E, con le loro bombe ed i loro proiettili, sarebbe giunta per noi l’agognata morte, la liberazione da quel tormento, la fine di quell'agonia interminabile.
Era quasi con sollievo che li vedemmo arrivare.
Ma, nel momento stesso in cui la prima granata esplose con fragore, cento metri davanti a noi e disseminando l’aria di schegge, quando vedemmo i corpi dei nostri commilitoni scaraventati in alto come disarticolate bambole di pezza, per poi ricadere come pupazzi nella neve subito rossa di sangue, quando udimmo le loro urla disperate di dolore e d’agonia, la paura di morire ci assalì in modo incontrollabile, e l'istinto di sopravvivenza prese ancora una volta il sopravvento.
Abbandonando il più rapidamente possibile la strada, ci buttammo a terra, negli alti cumuli di neve.
I carri armati, diabolici mostri avvolti da una nera nube di gas di scarico, erano diventati cinque e avanzavano velocemente, in una sorta di osceno balletto, ben consapevoli della nostra assoluta impotenza.
Le esplosioni si susseguivano una dietro l'altra, come in un orribile tiro al bersaglio.
Accanto a me c'era Marco, un soldato del Genio Militare, anche lui, come me, di Napoli; poco più dietro, Giovanni, un semplice fante, pregava a voce alta, piangendo, in ginocchio e con le mani giunte.
Gli urlammo di buttarsi giù, di nascondersi nella neve; ma lui, ormai, completamente assorto nel compito di affidare l’anima a Dio, non sentiva nemmeno più le nostre grida disperate.
E quando la granata esplose, e una scheggia gli portò via di netto la testa dal collo, Giovanni stava ancora recitando il Padre Nostro.
Inorridito, stordito dalla paura, tra il fragore delle esplosioni e le urla dei feriti e dei moribondi, sentii che il cielo, grigio ed uniforme come piombo fuso, si andava riempiendo del ruggito stridente degli aerei in avvicinamento.
In un lampo, un terribile e nitido attimo che mai potrò dimenticare, seppi che era veramente finita.
I caccia si abbassarono improvvisamente di quota: erano tre, mi pare di ricordare, e come uccelli rapaci sorvolarono a poche decine di metri d’altezza la strada, spazzandola più volte con le mitragliatrici, e così completando il lavoro iniziato dai carri armati.

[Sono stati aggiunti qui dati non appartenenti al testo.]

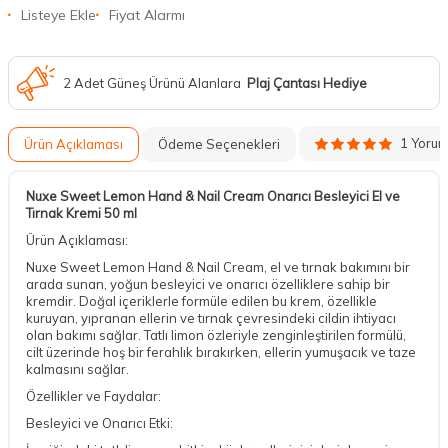
Listeye Ekle
Fiyat Alarmı
2 Adet Güneş Ürünü Alanlara
Plaj Çantası Hediye
1 Yoru
Ürün Açıklaması
Ödeme Seçenekleri
Nuxe Sweet Lemon Hand & Nail Cream Onarıcı Besleyici El ve
Tırnak Kremi 50 ml
Ürün Açıklaması:
Nuxe Sweet Lemon Hand & Nail Cream, el ve tırnak bakımını bir
arada sunan, yoğun besleyici ve onarıcı özelliklere sahip bir
kremdir. Doğal içeriklerle formüle edilen bu krem, özellikle
kuruyan, yıpranan ellerin ve tırnak çevresindeki cildin ihtiyacı
olan bakımı sağlar. Tatlı limon özleriyle zenginleştirilen formülü,
cilt üzerinde hoş bir ferahlık bırakırken, ellerin yumuşacık ve taze
kalmasını sağlar.
Özellikler ve Faydalar:
Besleyici ve Onarıcı Etki: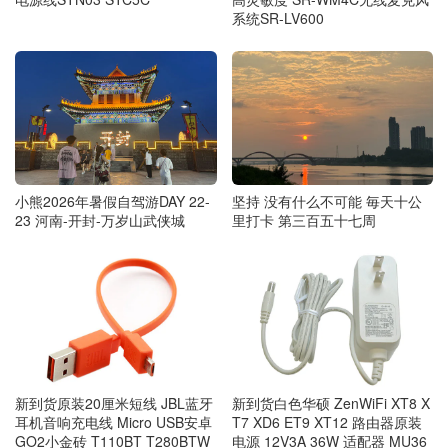
系统SR-LV600
小熊2026年暑假自驾游DAY 22-
坚持 没有什么不可能 毎天十公
23 河南-开封-万岁山武侠城
里打卡 第三百五十七周
新到货原装20厘米短线 JBL蓝牙
新到货白色华硕 ZenWiFi XT8 X
耳机音响充电线 Micro USB安卓
T7 XD6 ET9 XT12 路由器原装
GO2小金砖 T110BT T280BTW
电源 12V3A 36W 适配器 MU36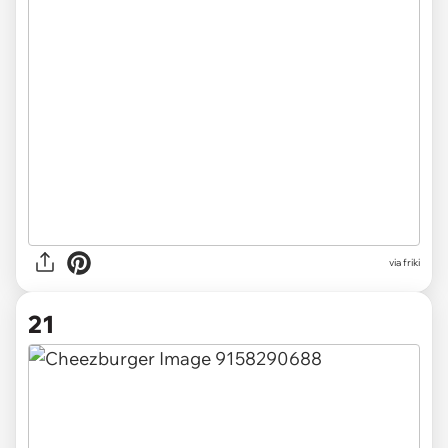
via friki
21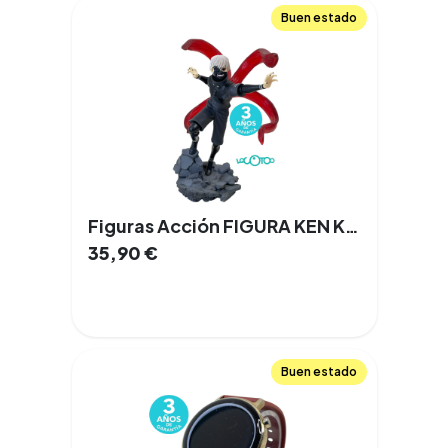
Buen estado
Figuras Acción FIGURA KEN KANEKI
35,90
€
Buen estado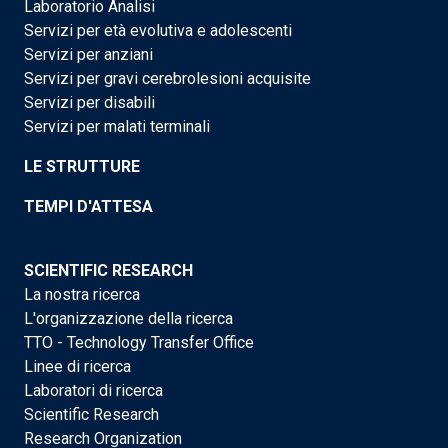
Laboratorio Analisi
Servizi per età evolutiva e adolescenti
Servizi per anziani
Servizi per gravi cerebrolesioni acquisite
Servizi per disabili
Servizi per malati terminali
LE STRUTTURE
TEMPI D'ATTESA
SCIENTIFIC RESEARCH
La nostra ricerca
L'organizzazione della ricerca
TTO - Technology Transfer Office
Linee di ricerca
Laboratori di ricerca
Scientific Research
Research Organization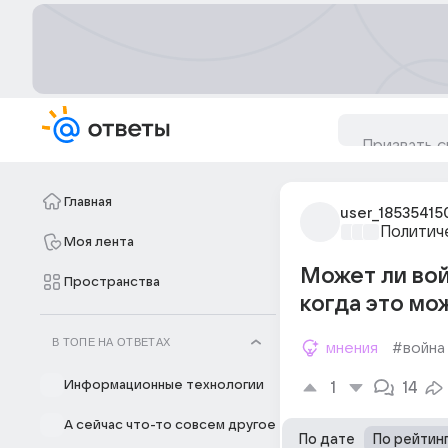
Главная
user_18535415
Политич
Моя лента
Может ли вой
Пространства
когда это мо
В ТОПЕ НА ОТВЕТАХ
мнения
#война
Информационные технологии
1
14
А сейчас что-то совсем другое
По дате
По рейтин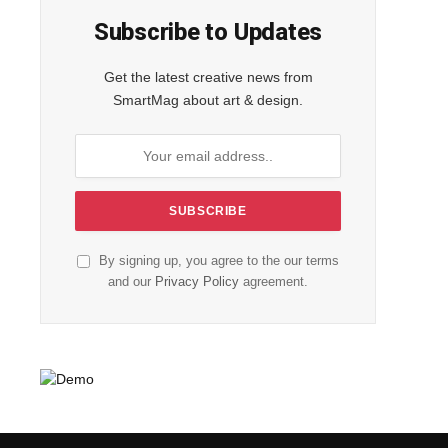
Subscribe to Updates
Get the latest creative news from
SmartMag about art & design.
By signing up, you agree to the our terms
and our
Privacy Policy
agreement.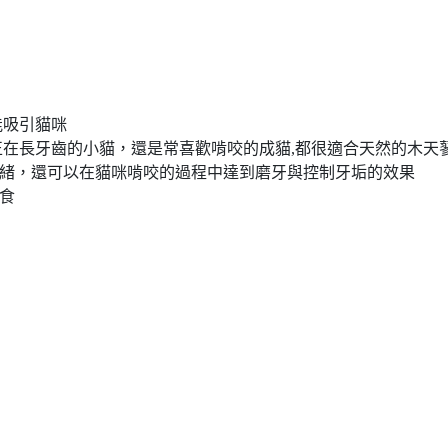
能吸引貓咪
正在長牙齒的小貓，還是常喜歡啃咬的成貓,都很適合天然的木天
情緒，還可以在貓咪啃咬的過程中達到磨牙與控制牙垢的效果
舔食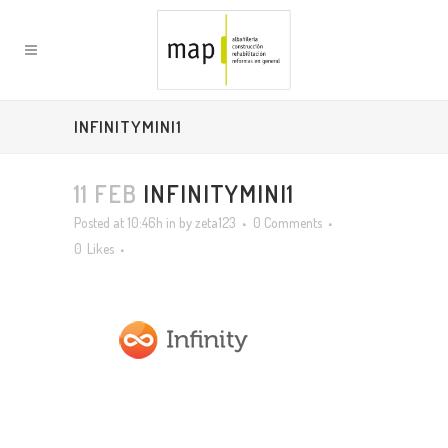
INFINITYMINI1
11 FEB
INFINITYMINI1
Posted at 10:46h
in
by
zeta123
0 Comments
0
Likes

Ancora sdraiato nella neve, terrorizzato, sapevo di non avere scampo.
Eravamo in trappola.
Volsi il capo e dissi a Marco: "Dai, scappiamo. Tanto ci ammazzano comunque. Proviamo ad arrivare a quel bosco laggiù!"
Nessuna risposta mi giunse.
Lo guardai, ma lui non si mosse.
Lo scossi.
Urlai il suo nome.
Lo supplicai di rispondermi.
Ma era tutto inutile.
Marco era morto, colpito da un proiettile di mitragliatrice, e la neve, attorno a me, era diventata rossa del suo sangue.
Pazzo di rabbia, di dolore, di terrore, incapace di ragionare, mi alzai e mi misi a correre, barcollando, incespicando, cadendo.
Tra il sibilo dei proiettili e il fragore delle bombe, come una marionetta senza fili, come un animale in fuga da un incendio, cercai una salvezza che sapevo essere impossibile.
Corsi.
A perdifiato.
Fino a farmi scoppiare i polmoni, tagliati in due da quella lama affilata che era l’aria gelida che inspiravo.